### Task objective
Beginning at the line containing "Wir verwenden Cookies auf unserer", repeat each line below exactly up to and including the line containing "môžu príslušné informácie". Do not repeat the pictures.

──────── Available data

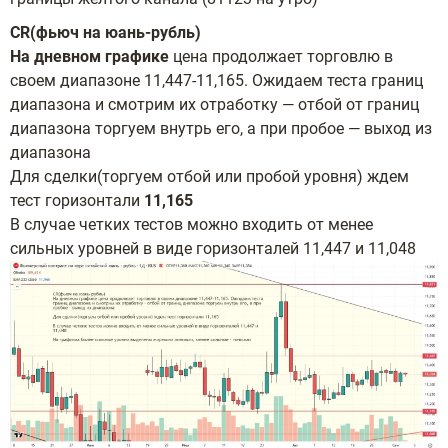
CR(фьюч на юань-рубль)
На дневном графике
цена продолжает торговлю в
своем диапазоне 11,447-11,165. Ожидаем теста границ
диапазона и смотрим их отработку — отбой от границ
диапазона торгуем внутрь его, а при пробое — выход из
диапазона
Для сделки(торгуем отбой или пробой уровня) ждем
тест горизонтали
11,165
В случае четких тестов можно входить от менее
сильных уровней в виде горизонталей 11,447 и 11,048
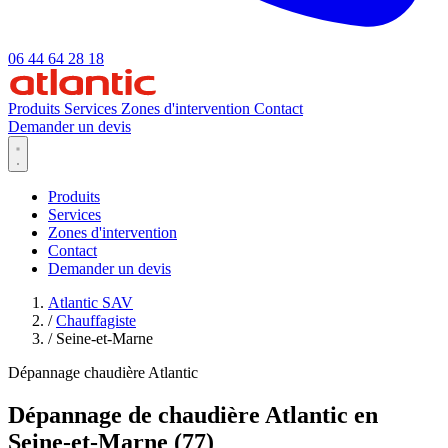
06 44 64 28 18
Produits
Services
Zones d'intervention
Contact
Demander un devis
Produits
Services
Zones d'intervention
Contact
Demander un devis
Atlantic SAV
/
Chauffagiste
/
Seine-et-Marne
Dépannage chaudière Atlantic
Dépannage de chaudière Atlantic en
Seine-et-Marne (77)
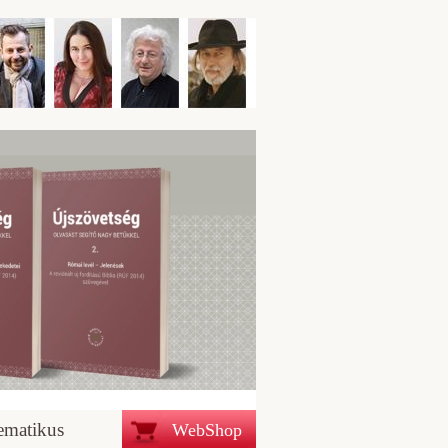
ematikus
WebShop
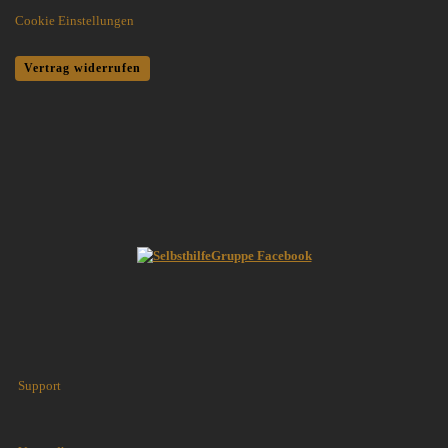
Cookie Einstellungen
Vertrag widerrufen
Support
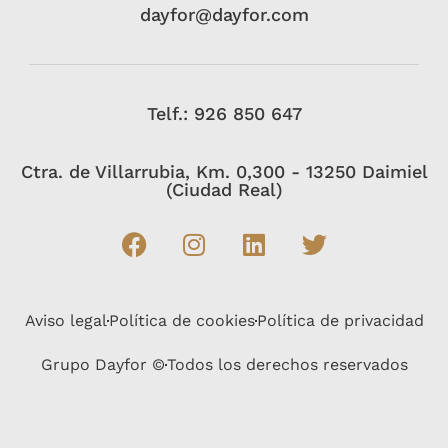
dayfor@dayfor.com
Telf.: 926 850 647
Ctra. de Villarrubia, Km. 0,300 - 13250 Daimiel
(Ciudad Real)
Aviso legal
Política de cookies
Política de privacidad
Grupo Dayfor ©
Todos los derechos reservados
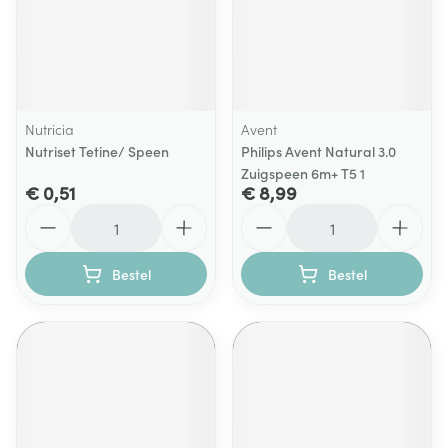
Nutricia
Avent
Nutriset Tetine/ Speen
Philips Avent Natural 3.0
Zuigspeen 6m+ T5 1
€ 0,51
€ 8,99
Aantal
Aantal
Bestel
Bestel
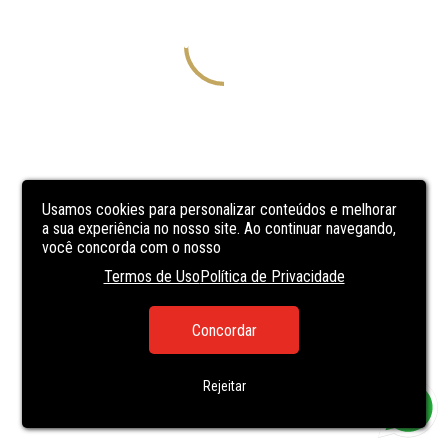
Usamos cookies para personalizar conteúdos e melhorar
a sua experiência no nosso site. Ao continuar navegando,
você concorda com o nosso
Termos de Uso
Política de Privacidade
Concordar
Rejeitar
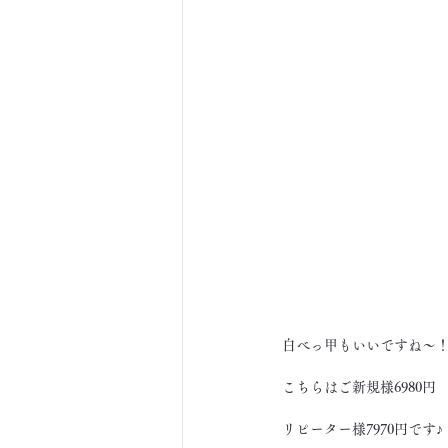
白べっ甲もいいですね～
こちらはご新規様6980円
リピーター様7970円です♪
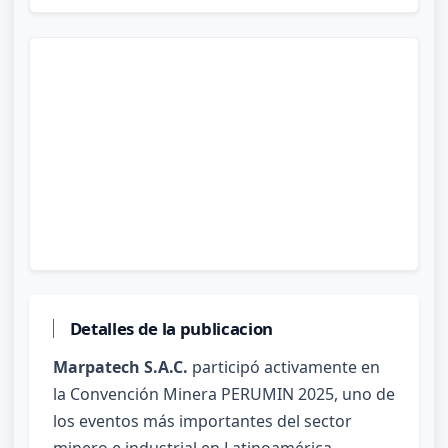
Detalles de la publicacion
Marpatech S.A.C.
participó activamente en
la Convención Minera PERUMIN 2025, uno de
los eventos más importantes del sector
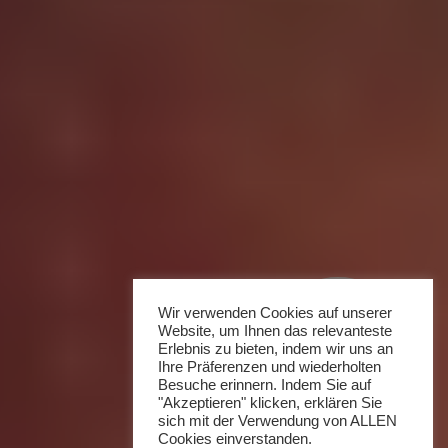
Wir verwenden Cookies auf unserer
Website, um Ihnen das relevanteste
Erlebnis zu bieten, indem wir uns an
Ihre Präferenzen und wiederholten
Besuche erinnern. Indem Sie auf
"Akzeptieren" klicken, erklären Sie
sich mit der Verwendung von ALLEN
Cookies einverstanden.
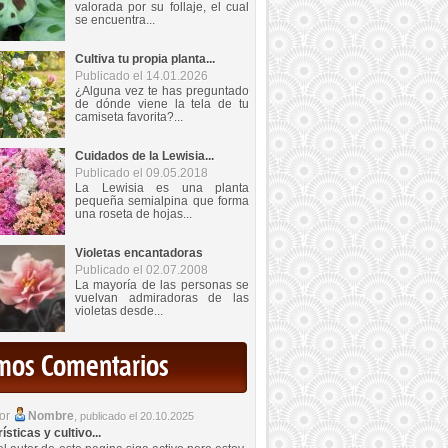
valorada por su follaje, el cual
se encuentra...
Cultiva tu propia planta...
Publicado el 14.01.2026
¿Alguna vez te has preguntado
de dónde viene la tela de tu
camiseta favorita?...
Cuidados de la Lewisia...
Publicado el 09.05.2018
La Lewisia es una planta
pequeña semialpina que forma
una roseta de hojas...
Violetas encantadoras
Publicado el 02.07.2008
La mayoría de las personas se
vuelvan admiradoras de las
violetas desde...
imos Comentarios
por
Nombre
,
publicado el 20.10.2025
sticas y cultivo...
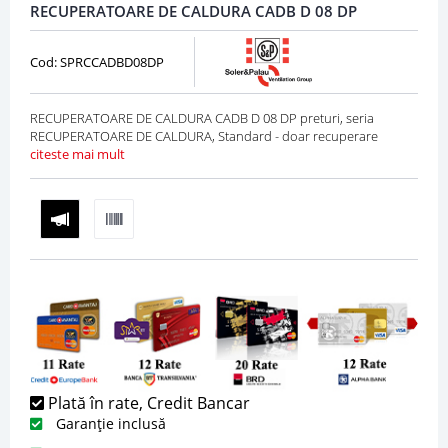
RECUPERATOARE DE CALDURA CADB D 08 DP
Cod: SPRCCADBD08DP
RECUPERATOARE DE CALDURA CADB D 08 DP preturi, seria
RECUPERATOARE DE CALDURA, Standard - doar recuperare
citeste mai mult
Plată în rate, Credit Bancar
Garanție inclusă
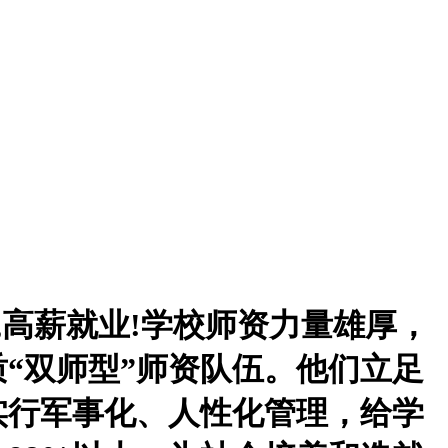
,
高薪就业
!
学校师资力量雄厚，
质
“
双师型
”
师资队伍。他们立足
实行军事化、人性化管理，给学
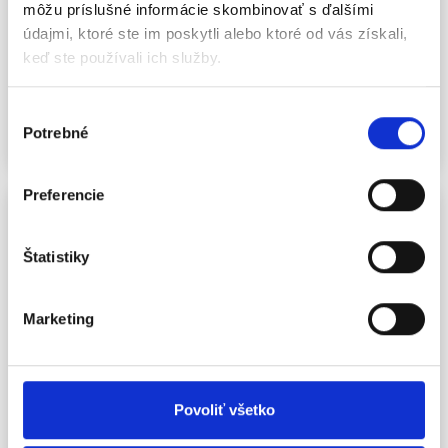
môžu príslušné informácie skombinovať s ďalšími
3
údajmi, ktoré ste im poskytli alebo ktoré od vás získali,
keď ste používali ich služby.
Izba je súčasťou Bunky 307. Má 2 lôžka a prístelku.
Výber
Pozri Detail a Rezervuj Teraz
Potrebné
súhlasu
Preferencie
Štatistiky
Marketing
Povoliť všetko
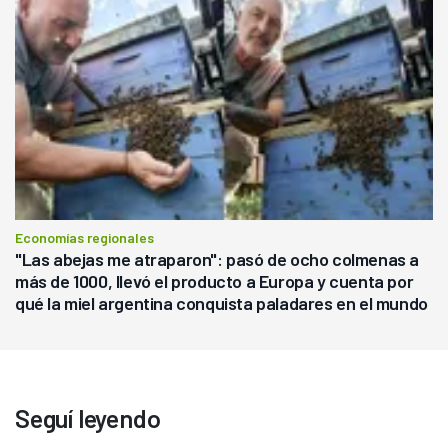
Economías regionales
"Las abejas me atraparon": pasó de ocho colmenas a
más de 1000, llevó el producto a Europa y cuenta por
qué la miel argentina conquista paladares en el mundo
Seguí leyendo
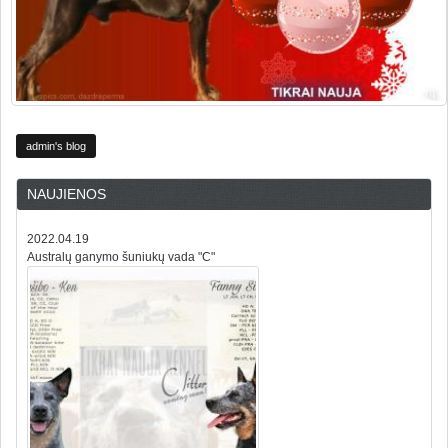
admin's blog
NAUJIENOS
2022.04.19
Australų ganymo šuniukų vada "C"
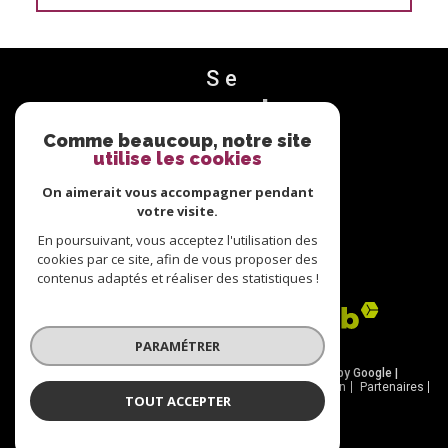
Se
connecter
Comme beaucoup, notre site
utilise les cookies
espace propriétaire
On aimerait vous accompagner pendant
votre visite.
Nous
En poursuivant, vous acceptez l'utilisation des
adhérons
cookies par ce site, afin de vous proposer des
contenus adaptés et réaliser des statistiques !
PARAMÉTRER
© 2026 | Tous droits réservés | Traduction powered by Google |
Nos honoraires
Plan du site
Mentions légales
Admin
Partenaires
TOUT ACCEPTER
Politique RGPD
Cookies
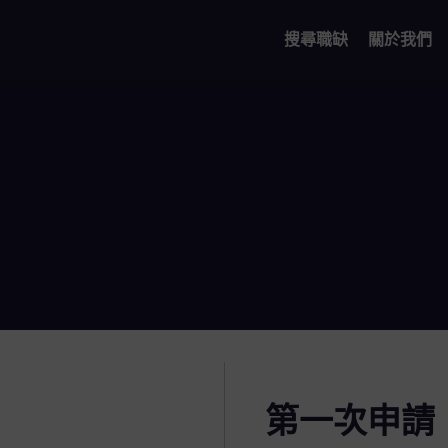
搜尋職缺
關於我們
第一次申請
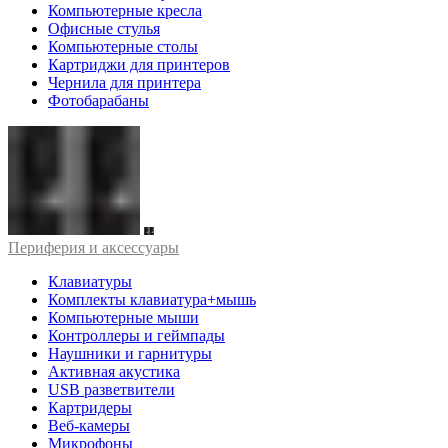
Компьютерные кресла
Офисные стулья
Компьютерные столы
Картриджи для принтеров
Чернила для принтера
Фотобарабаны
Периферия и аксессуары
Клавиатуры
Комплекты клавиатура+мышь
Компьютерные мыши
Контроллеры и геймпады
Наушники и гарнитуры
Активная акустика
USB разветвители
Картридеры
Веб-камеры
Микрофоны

────────────────

### Your response
Wir verwenden Cookies auf unserer
Website, um Ihnen das relevanteste
Erlebnis zu bieten, indem wir uns an
Ihre Präferenzen und wiederholten
Besuche erinnern. Indem Sie auf
"Akzeptieren" klicken, erklären Sie
sich mit der Verwendung von ALLEN
Cookies einverstanden.
valorada por su follaje, el cual
se encuentra...
Cultiva tu propia planta...
Publicado el 14.01.2026
¿Alguna vez te has preguntado
de dónde viene la tela de tu
camiseta favorita?...
Cuidados de la Lewisia...
Publicado el 09.05.2018
La Lewisia es una planta
pequeña semialpina que forma
una roseta de hojas...
Violetas encantadoras
Publicado el 02.07.2008
La mayoría de las personas se
vuelvan admiradoras de las
violetas desde...
imos Comentarios
por
Nombre
,
publicado el 20.10.2025
sticas y cultivo...
RECUPERATOARE DE CALDURA CADB D 08 DP
Cod: SPRCCADBD08DP
RECUPERATOARE DE CALDURA CADB D 08 DP preturi, seria
RECUPERATOARE DE CALDURA, Standard - doar recuperare
citeste mai mult
Plată în rate, Credit Bancar
Garanție inclusă
,
高薪就业
!
学校师资力量雄厚，
质
“
双师型
”
师资队伍。他们立足
实行军事化、人性化管理，给学
môžu príslušné informácie skombinovať s ďalšími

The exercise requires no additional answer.